Luckily, there are thought suppression strategies that work. And I was experienced in all of them.
Bohriam had no idea how right he was when he said I was liable to die by walking off a cliff while not paying attention. Except I’d probably do it while bragging that I was better than him at keeping my balance, and that he was better than Andreon at not getting beat up—with Andreon right behind me listening to every word, and Bohriam forced to deal with his fury right after I fell.
Everywhere I went, I ruined the lives of everyone around me just by being there. If she hadn’t been putting up with all of my bullshit at the time, Adrianna probably would have gotten that job in California. If I hadn’t been such a constant asshole, I probably wouldn’t have ruined my childhood friendship with Taylor. And all the things I had put my parents through over the years, and Derek—
And in a couple hours, if it hadn’t happened already, Bohriam would probably be slain just because he had the misfortune of meeting me.
I wrapped my arms around my legs and tried to take refuge in my own paltry body heat, but there was no comfort to be found. Only an empty shell of flesh and bone that acted as a container for whatever pitiful thing passed as my soul. No ambitions. No hopes. Just the thing I always was in my gilded, rotten core, finally exposed for what it truly was.
There was a sound above me—a clattering and then a shifting of stone against stone as a hidden passageway revealed itself in the ceiling. Bohriam, covered in dust and coughing up even more, fell from the trapdoor and landed outside my cell on his hands and feet. He stood up, wiping grime from his face. “Ash!” he whispered. “Thank Magann I’ve found you.”
Bohriam was still alive. He still hadn’t given up on me. I mustered up the strength to give him a sad smile, but there was no real happiness or warmth behind it. That naive, kindhearted fool. “Boh…”
“Hush, save your strength,” he said, fumbling around in his pocket. He pulled out a large metal key—the key to my cell. “You’re gonna be out of here soon, don’t worry. And then we’ll be back in Gostrey before you know it.”
Sorrow seized me as he unlocked my cage, pulling open the door with a carefully subdued creak. “Boh… I’m so sorry… You shouldn’t have come for me.”
“Oh yeah? Why’s that?” He manifested his lightning sword into his hand, probably planning to use it to cut through my chains. “Because you don’t deserve it?”
“No, dumbass…” I said, a single tear rolling down my cheek. “Because it’s a trap.”

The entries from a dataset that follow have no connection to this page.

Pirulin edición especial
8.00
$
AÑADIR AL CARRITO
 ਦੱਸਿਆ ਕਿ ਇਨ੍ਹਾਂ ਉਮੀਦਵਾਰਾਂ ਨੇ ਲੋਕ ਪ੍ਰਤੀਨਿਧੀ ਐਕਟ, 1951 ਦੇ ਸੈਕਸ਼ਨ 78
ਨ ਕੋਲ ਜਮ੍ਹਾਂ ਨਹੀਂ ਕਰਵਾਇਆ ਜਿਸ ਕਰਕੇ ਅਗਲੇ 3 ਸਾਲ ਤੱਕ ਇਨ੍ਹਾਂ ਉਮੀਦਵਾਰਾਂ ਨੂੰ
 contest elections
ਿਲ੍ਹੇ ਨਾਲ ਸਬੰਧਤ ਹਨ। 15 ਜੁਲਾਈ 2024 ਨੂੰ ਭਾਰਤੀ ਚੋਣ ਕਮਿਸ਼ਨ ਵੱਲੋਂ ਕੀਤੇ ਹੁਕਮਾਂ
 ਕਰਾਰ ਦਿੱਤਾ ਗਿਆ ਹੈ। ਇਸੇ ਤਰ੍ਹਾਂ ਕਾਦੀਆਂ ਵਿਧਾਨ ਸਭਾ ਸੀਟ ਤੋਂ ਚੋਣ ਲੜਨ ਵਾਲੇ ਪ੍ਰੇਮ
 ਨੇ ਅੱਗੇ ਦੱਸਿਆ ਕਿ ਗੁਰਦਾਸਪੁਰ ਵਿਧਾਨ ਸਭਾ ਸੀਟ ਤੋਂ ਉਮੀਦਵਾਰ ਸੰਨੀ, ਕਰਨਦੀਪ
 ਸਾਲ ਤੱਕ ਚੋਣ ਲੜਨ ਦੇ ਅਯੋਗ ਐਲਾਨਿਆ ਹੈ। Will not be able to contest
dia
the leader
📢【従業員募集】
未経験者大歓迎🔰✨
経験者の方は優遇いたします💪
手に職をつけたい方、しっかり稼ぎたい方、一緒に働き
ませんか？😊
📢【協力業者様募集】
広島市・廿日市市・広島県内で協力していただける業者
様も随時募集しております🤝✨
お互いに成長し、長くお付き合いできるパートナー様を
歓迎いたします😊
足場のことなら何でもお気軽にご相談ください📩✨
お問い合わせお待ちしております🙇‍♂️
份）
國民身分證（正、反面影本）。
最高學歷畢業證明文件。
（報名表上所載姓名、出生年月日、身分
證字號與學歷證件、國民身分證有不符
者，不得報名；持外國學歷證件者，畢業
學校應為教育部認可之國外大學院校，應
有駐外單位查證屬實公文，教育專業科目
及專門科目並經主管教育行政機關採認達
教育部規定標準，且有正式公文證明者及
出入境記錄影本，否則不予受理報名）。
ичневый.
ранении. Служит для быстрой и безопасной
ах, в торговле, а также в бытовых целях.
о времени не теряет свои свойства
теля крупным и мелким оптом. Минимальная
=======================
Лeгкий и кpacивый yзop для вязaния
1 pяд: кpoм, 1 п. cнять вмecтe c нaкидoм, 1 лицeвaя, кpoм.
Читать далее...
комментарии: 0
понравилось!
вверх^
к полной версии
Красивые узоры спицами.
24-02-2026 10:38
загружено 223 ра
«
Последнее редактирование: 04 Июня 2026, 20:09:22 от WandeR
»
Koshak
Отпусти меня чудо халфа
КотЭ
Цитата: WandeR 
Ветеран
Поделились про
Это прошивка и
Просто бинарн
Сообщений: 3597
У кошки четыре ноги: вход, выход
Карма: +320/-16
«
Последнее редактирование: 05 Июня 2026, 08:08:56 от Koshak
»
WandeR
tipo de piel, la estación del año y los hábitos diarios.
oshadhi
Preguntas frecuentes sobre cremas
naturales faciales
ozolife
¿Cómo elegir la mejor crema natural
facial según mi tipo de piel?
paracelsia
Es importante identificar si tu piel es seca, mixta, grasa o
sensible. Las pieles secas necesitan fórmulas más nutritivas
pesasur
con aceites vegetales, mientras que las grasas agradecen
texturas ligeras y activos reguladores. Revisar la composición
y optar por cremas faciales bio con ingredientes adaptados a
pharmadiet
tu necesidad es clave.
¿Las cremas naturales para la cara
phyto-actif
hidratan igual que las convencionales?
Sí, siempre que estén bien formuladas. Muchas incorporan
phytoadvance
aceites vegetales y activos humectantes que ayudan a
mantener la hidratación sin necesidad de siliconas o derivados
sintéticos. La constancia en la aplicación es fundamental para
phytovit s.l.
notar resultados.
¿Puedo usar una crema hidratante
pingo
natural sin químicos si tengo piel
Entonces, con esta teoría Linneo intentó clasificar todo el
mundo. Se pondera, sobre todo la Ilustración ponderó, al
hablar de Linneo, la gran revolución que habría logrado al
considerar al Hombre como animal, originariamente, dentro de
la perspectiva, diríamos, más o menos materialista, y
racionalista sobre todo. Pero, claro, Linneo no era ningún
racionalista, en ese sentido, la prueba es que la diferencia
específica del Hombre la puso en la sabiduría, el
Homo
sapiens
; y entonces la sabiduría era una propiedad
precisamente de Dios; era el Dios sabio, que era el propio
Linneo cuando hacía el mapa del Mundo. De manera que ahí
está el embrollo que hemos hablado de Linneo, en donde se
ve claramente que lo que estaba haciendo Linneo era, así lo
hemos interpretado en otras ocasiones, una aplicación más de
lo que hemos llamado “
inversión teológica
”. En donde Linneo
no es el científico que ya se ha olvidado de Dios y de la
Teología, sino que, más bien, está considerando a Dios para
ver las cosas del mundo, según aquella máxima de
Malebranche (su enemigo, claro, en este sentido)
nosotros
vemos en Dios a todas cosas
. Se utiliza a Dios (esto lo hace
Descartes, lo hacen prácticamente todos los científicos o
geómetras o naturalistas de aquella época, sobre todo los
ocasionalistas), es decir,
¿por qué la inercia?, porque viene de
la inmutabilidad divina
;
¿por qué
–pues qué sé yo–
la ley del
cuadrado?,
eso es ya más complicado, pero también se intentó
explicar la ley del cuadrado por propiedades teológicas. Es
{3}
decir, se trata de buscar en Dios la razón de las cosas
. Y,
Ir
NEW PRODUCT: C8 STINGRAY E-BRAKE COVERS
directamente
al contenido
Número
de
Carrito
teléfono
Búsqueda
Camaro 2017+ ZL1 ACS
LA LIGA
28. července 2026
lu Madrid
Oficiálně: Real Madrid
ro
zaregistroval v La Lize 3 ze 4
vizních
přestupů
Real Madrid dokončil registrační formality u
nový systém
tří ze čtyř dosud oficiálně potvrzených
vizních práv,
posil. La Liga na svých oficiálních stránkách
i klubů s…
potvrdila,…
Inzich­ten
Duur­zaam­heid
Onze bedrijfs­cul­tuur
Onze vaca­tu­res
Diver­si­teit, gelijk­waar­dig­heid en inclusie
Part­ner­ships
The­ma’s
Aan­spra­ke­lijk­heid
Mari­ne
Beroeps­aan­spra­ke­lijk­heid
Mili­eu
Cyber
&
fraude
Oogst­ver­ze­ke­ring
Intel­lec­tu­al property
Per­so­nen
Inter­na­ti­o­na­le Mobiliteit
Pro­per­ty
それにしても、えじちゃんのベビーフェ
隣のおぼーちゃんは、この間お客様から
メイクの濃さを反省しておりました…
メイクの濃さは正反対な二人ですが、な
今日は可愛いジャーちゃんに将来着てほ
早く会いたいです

And just as Bohriam was about to step into my cell, a huge beam of blazing blue energy blasted at him from down the hall. Bohriam was sent flying, slamming into the wall at the opposite end of the hallway, cracks forming in the bricks where he landed.
Virulesse stepped forth from the shadows where the energy beam originated. “You insolent child! You dare think you have the authority to oppose me? You’re just as bad as your renegade leader.” She manifested her energy whip, crackling a furious crimson as it appeared in spirals around her feet. “I am going to enjoy destroying you.”